**Problem**
Show every line of the records below that contains the word "button".
[[ Input for this task, beginning ]]
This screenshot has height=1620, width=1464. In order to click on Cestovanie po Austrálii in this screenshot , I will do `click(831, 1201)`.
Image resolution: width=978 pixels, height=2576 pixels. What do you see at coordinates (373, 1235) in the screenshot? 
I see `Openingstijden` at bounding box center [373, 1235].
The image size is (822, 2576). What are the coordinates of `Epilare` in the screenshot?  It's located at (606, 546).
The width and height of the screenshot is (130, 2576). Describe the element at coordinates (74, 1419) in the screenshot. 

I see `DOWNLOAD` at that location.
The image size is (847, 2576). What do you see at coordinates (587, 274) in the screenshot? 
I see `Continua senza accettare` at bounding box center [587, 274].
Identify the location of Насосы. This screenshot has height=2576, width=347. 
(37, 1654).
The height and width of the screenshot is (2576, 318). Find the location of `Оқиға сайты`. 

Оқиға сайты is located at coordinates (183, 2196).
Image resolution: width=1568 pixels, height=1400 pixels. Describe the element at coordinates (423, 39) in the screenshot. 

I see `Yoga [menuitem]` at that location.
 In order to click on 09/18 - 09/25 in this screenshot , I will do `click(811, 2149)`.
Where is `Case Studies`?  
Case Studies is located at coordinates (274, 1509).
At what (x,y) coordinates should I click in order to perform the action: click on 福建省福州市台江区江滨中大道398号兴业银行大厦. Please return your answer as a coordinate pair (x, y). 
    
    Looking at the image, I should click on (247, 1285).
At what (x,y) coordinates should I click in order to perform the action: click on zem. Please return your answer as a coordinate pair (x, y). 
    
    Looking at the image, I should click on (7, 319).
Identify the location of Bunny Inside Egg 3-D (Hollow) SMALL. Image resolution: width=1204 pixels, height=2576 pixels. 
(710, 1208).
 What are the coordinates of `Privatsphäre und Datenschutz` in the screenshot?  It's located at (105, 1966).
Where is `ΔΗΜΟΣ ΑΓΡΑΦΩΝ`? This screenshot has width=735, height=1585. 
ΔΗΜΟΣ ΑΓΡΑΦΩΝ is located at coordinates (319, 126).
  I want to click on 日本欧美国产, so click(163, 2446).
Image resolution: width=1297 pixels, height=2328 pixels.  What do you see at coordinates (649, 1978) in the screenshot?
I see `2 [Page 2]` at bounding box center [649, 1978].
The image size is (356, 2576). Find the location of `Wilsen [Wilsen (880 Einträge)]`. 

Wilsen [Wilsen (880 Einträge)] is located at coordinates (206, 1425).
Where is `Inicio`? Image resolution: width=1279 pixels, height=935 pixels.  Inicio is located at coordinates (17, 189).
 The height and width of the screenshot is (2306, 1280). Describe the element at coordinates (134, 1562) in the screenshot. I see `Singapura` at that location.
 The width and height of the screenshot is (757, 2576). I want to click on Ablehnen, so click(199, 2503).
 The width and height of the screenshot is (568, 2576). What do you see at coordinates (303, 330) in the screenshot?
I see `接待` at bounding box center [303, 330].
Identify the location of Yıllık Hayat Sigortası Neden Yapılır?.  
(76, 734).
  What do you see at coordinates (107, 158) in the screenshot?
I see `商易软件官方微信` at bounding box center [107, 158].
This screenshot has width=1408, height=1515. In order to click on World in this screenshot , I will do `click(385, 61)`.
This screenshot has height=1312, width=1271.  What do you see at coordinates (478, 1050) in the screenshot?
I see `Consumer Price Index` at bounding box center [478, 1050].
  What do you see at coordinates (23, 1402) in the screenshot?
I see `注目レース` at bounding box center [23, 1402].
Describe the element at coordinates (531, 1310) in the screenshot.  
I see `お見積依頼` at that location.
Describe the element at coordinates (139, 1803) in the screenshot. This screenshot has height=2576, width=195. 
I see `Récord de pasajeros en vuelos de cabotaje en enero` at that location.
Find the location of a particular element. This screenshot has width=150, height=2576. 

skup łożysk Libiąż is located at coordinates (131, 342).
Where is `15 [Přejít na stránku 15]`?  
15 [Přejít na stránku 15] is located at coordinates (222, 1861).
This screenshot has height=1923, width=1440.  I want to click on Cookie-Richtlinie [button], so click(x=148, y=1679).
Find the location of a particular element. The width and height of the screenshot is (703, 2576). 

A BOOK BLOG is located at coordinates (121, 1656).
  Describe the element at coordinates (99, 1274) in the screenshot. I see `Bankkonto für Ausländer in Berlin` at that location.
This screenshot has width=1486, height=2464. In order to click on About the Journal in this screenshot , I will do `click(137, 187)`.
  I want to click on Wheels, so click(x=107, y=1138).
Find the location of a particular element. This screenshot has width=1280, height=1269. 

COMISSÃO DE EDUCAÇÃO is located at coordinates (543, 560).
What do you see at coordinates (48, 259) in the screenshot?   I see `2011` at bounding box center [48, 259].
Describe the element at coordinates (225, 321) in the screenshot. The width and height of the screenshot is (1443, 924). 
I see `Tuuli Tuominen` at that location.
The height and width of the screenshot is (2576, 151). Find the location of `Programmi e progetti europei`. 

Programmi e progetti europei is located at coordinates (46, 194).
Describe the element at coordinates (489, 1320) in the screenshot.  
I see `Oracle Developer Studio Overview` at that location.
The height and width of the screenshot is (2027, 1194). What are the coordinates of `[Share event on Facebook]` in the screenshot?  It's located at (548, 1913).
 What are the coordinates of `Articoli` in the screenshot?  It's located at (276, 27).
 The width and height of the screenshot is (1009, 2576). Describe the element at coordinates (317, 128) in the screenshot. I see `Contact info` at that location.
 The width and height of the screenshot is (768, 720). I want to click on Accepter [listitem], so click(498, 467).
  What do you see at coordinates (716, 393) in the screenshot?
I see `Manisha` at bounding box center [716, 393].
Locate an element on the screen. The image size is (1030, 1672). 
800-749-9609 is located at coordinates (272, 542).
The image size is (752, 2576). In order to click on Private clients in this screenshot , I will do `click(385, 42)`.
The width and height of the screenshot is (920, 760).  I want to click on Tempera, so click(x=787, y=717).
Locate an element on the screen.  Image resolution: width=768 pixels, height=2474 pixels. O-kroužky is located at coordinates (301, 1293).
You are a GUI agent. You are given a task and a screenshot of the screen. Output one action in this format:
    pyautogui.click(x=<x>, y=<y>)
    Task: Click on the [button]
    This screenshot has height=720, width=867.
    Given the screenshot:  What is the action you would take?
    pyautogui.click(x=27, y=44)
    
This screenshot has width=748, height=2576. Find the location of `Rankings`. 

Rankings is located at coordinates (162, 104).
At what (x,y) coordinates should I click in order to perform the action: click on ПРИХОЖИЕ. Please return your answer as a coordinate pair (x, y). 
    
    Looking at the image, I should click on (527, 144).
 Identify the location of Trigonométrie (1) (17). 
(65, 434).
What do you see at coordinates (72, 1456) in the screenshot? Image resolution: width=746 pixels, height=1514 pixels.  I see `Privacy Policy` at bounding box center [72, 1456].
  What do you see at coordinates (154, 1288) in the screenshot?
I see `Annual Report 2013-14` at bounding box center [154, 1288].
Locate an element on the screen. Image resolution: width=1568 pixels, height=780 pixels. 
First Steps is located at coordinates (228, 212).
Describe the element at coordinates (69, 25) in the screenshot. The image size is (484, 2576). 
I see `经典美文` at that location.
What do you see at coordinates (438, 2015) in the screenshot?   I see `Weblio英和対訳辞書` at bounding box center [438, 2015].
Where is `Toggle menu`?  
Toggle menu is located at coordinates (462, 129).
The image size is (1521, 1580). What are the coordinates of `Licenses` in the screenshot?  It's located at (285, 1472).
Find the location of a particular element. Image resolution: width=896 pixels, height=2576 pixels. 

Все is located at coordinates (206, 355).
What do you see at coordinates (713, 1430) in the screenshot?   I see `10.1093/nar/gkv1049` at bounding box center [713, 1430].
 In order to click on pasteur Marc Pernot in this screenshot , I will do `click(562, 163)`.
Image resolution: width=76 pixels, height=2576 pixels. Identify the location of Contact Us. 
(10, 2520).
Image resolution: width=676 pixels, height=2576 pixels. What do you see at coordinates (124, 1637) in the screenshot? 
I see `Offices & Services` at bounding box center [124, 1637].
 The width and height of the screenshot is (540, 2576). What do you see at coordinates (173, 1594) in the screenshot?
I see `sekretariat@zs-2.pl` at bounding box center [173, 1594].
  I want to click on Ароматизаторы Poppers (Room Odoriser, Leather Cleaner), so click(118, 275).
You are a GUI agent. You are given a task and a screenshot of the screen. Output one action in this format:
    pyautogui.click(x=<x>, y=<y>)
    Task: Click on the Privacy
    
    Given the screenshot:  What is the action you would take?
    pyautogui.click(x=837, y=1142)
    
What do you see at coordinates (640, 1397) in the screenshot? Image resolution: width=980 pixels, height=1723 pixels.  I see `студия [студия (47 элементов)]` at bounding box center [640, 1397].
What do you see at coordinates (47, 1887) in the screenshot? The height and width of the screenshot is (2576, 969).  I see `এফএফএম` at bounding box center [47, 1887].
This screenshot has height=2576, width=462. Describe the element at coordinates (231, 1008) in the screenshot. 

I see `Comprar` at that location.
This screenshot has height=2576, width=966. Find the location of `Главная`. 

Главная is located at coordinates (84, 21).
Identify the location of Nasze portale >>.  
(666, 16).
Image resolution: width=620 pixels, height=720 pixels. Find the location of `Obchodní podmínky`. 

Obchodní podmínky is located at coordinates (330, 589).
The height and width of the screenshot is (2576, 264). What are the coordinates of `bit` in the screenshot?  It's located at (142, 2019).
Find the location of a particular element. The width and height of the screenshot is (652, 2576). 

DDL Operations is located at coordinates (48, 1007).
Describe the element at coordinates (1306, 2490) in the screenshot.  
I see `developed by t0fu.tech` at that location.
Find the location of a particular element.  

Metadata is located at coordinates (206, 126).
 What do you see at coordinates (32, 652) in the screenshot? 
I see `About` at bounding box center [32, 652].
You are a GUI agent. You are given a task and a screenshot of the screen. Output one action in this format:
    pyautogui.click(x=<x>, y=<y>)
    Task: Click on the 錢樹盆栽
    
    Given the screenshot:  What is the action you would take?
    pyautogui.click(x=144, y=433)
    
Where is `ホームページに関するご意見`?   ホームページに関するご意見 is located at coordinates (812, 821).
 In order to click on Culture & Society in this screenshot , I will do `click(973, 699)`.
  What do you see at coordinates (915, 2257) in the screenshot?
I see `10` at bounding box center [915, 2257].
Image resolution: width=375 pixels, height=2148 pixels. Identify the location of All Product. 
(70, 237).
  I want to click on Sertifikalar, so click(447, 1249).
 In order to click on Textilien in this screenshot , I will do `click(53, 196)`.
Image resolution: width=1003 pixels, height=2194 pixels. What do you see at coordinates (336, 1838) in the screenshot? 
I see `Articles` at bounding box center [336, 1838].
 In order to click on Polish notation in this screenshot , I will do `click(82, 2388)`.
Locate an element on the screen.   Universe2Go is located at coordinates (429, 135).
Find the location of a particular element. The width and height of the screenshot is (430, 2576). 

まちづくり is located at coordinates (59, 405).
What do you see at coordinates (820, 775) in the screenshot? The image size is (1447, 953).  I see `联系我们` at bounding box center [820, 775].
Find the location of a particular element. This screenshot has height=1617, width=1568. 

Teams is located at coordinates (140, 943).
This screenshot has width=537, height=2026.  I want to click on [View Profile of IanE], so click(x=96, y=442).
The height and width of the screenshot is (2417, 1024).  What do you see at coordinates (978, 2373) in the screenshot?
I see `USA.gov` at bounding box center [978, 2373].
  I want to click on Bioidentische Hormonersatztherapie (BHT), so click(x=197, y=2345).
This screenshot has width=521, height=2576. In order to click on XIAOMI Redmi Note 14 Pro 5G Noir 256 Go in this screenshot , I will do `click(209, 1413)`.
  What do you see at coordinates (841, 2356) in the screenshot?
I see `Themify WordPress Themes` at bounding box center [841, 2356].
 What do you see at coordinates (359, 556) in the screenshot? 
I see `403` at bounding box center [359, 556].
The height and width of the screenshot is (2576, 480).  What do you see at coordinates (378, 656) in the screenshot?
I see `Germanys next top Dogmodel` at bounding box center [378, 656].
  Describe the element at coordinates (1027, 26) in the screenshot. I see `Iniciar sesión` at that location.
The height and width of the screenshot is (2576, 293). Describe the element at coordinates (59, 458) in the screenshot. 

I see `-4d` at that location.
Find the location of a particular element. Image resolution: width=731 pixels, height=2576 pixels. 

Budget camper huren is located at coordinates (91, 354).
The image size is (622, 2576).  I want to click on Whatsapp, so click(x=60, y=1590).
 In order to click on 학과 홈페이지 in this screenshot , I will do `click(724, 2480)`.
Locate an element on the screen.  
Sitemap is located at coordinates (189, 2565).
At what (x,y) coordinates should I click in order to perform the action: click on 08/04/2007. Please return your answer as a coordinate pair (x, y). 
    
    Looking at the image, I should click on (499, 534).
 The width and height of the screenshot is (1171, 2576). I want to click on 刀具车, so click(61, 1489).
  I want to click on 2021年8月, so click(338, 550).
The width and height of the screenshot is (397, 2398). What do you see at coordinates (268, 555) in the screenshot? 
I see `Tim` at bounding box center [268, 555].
[[ Input for this task, end ]]
**Output of the task**
This screenshot has height=1923, width=1440.  I want to click on Cookie-Richtlinie [button], so click(x=148, y=1679).
    Task: Click on the [button]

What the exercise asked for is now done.